Dans les provinces, dans les villes, c’était le mutisme, le silence. Il fallut que le pouvoir central appelât les hommes à voter et à dire hautement ce qu’ils disaient tout bas, pour que le Tiers-État rédigeât ses fameux cahiers. Et encore ! si dans certains cahiers nous trouvons des mots audacieux de révolte — que de soumission, que de timidité dans le grand nombre, quelle modicité des demandes ! Car, après avoir demandé le droit de porter des armes et quelques garanties judiciaires contre l’arbitraire des arrestations, c’est surtout un peu plus de liberté dans les affaires municipales que demandent les cahiers du Tiers[1]. Ce n’est que plus tard, lorsque les députés du Tiers se verront soutenus par le peuple de Paris et que la révolte paysanne aura commencé à gronder, qu’ils s’enhardiront dans leur attitude vis-à-vis de la Cour.

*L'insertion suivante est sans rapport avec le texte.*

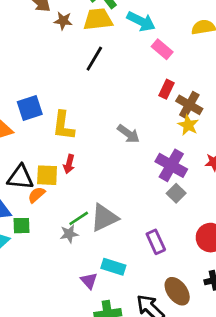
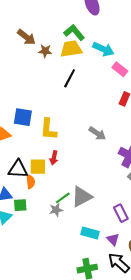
blue square: (30, 108) -> (23, 117), turned 30
orange semicircle: (37, 195) -> (31, 182), turned 128
purple triangle: (89, 281) -> (113, 239), moved

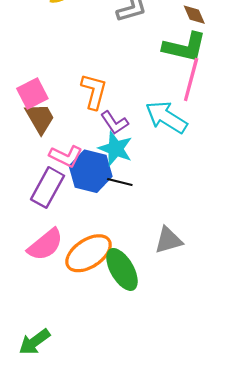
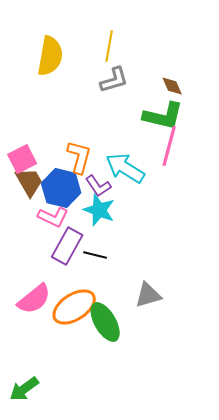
cyan arrow: (166, 117) -> (125, 168), moved
blue hexagon: (91, 171) -> (61, 188), moved
black line: (120, 182) -> (95, 255), moved
purple rectangle: (47, 187) -> (67, 246), moved

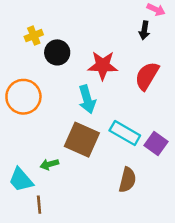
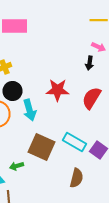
black circle: (57, 52) -> (12, 91), moved
cyan arrow: (87, 99) -> (30, 110), moved

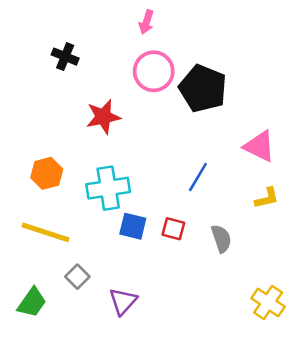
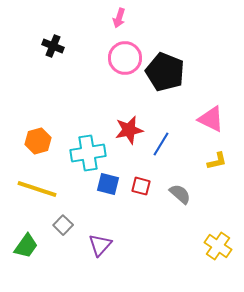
red star: (103, 117) -> (129, 130), moved
gray semicircle: (221, 239) -> (180, 194), turned -30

Heureusement, le peuple se met en révolte, partout,

  1. En fait de demandes qui exciteront plus tard la fureur des propriétaires, il est bon de noter celles-ci : la taxe sur le pain et la viande, à établir d’après les prix moyens, est demandée par Lyon, Troyes, Paris et Châlons. Rennes demande que « le salaire soit réglé périodiquement sur l’étendue du besoin des journaliers », et plusieurs villes demandent qu’on assure du travail à tous les pauvres valides. Quant aux royalistes-constitutionnalistes — et ils étaient nombreux — on voit par le projet du « Cahier général », analysé par Chassin (Les élections et les cahiers de Paris en 1789, t. III, 1889, p. 185) qu’ils voulaient limiter les délibérations des États généraux à la question des finances et à des économies sur les frais de la maison du roi et des princes.